I have a c++ project written as a Matlab Mex program that is constructing an image composed of IxJ pixels. Each pixel value is calculated by finding the contributions to that pixel from all the channels (columns) in a KxL RF data matrix. The exact value of the row index 'k' of a given column 'l' that contributes to the pixel (i,j) can be a fractional value, so I need to interpolate between values in the RF data matrix. For each pixel (i,j), I calculate the row indices across all columns L that contribute to that pixel, interpolate and extract the corresponding values from the RF data matrix, sum them and store them at (i,j). Here are the code chunks that accomplish this:
Main Loop:
for(int i = 0; i < p.na; i++) {
bfm(p,i,reconFrame,
SIG(Eigen::seq(p.startSample(i)-1,p.endSample(i)-1),p.ConnMap.array()-1));
Recon += hilbert(p,reconFrame,p1,p2);
}
bfm method:
void bfm(const Parameters& p, int& idx, Eigen::Ref<Eigen::MatrixXd> bfFrame,
const Eigen::Ref<const Eigen::Matrix<short int, -1, -1>>& SIG) {
#pragma omp parallel for
for (int i = 0; i < p.nPoints; i++) {
Eigen::VectorXd idxt(p.numEl);
int col = i / p.szZ;
int row = i % p.szZ;
calcIDXT(p,p.xCoord(col),p.zCoord(row),idx,idxt);// Calculate delay indices
calcPoint(idxt,SIG,bfFrame(row,col));
}
}
CalcIDXT method:
void calcIDXT(const Parameters& p, const double& XPSF, const double& ZPSF,
const int& idx, Eigen::Ref<Eigen::VectorXd> idxt) {
double dTX = ( (sgn(-p.TXangle(idx))*p.L/2 - XPSF)*sin(-p.TXangle(idx)) + ZPSF*cos(p.TXangle(idx)))*p.fs/p.c + p.t0*p.fs;
idxt = ( (XPSF - p.ElemPos.array()).square() + ZPSF*ZPSF ).sqrt()*p.fs/p.c + dTX - 1;
idxt = ((abs(XPSF-p.ElemPos.array()) <= ZPSF*0.5/p.fnumber) && (idxt.array() <= (p.szRFframe - 2)) ).select(idxt,0.0);
}
CalcPoint method:
void calcPoint(const Eigen::Ref<const Eigen::VectorXd>& idxt,
const Eigen::Ref<const Eigen::Matrix<short int, -1, -1>>& SIG,
double& bfVal) {
for (int j = 0; j < idxt.size(); j++) {
bfVal += computePoint(idxt.data()+j,SIG.col(j).data());
}
}
ComputePoint Method:
// pIndex: pointer to the current idxt value.

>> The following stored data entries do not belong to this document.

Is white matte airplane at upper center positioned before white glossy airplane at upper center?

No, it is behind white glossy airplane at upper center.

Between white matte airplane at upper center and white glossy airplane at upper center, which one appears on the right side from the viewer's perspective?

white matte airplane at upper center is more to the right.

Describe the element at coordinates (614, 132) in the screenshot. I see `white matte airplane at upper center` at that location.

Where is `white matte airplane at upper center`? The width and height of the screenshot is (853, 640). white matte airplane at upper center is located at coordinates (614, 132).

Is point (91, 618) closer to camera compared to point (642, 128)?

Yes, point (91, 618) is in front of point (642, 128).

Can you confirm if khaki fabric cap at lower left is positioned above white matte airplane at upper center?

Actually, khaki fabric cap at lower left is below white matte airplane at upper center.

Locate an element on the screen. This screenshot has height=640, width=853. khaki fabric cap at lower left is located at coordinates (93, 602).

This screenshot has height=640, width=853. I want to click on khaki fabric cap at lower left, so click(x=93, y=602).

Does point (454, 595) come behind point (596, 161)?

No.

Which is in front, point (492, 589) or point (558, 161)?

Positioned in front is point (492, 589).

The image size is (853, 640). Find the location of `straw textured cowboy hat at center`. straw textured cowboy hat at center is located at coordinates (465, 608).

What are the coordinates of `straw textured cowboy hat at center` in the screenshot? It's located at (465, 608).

// pSignsColumn: pointer to the first element in the column of SIG
inline double computePoint( const double* pIndex, const int16_t* pSignsColumn)//, const double* validIDX )
{
// Load the index value into both lanes of the vector
__m128d idx = _mm_loaddup_pd( pIndex );
// Convert into int32 with truncation; this assumes the number there ain't negative.

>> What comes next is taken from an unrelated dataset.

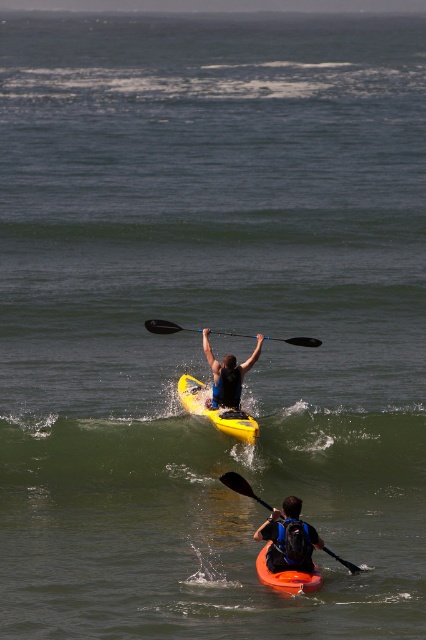 You are planning to kayak through the scene described. The green rubber wave at center and the orange matte canoe at lower center are in your path. Based on their sizes, can you safely navigate between them without touching either?

The green rubber wave at center might be wider than orange matte canoe at lower center, so there might not be enough space to safely navigate between them without touching either.

You are a photographer trying to capture the matte black backpack at lower center and the orange matte canoe at lower center in a single shot. Since you want the backpack to be the main focus, which object should you position closer to the camera lens?

The matte black backpack at lower center is already closer to the viewer than the orange matte canoe at lower center, so positioning it closer to the camera lens will keep it as the main focus.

const int iFloor = _mm_cvttsd_si32( idx );
// Compute fractional part
idx = _mm_sub_pd( idx, _mm_floor_pd( idx ) );
// Compute interpolation coefficients, they are [ 1.0 - idx, idx ]
// _mm_set_sd copies 1.0 to lower half and zero to upper half
// _mm_addsub_pd(a,b) subtracts lower half of b from a and adds upper half of b to a
idx = _mm_addsub_pd( _mm_set_sd( 1.0 ), idx );
#define _mm_loadu_si32(p) _mm_cvtsi32_si128(*(const int*)(p))
// Load two int16_t values from sequential addresses
const __m128i signsInt = _mm_loadu_si32( pSignsColumn + iFloor );
// Upcast them to int32, then to fp64
const __m128d signs = _mm_cvtepi32_pd( _mm_cvtepi16_epi32( signsInt ) );
// Load validation index into vector
// __m128d vIdx = _mm_loaddup_pd( validIDX );
// Compute the result
// __m128d res = _mm_mul_pd( idx, signs );
// res = _mm_add_sd( res, _mm_unpackhi_pd( res, res ) );
// The above 2 lines (3 instructions) can be replaced with the following one:
const __m128d res = _mm_dp_pd( idx, signs, 0b110001 );
// It may or may not be better, the dppd instruction is not particularly fast.
return _mm_cvtsd_f64( res );
}
The main loop calculates multiple images that correspond to different chunks of the RF (SIG) matrix. CalcIDXT calculates the row indices for each channel or column of the RF matrix that correspond to a given point while calcPoint serves as a wrapper for the SIMD intrinsic instructions and iterates through each channel of data. The SIMD method actually performs the interpolation (linear interpolation in this case). There is a hilbert transform of all the data that uses the fftw library.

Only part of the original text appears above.